Quadrant Private Equity
- Formerly: Quadrant Capital
- Type: Proprietary limited company
- Industry: Private Equity
- Founded: 1996; 30 years ago
- Founder: Chris Hadley
- Headquarters: Sydney, Australia
- Products: Private equity funds
- Website: quadrantpe.com.au

= Quadrant Private Equity =

Australian private equity investment firm

Quadrant Private Equity (also simply known as Quadrant) is an Australian private equity investment firm based in Sydney, Australia. The company was founded as Quadrant Capital in 1996 by Chris Hadley. Hadley now serves as the firm's Executive Chairman.

Quadrant hosts multiple investment funds which invest in businesses across a wide array of industries and sectors, specifically targeting management buyouts, growth capital and strategic equity transactions.
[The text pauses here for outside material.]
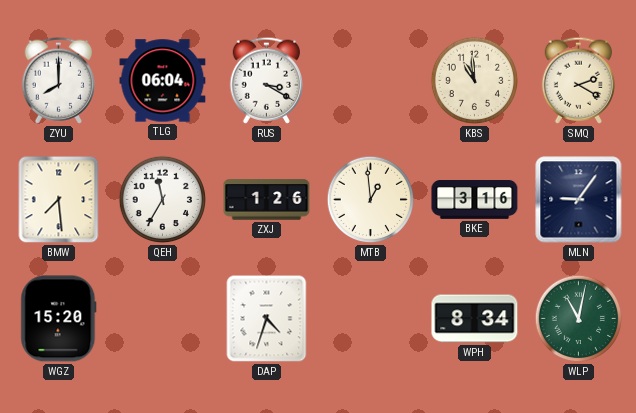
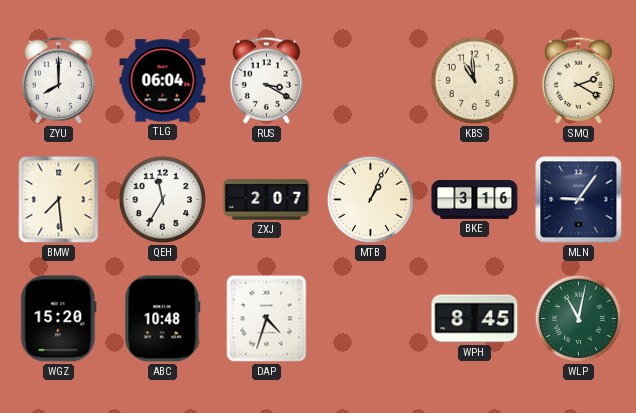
ZXJ: 1:26 -> 2:07
MTB: 12:59 -> 1:04
ABC: none -> 10:48
WPH: 8:34 -> 8:45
The first three Quadrant funds delivered a collective 37% return between 1996 and 2006. Since its inception, Quadrant has raised $10 billion throughout 15 funds and has made over 100 investments.

The firm has owned or co-owned a number of well-known Australian companies including: Canva, Adore Beauty, Amart Furniture, Pumpkin Patch, One Rail Australia, Fletcher Building, TOWER Software, Virtus Health, Craveable Brands, Affinity Education, Barbeques Galore, Darrell Lea, Journey Beyond, Fitness First, and Timezone.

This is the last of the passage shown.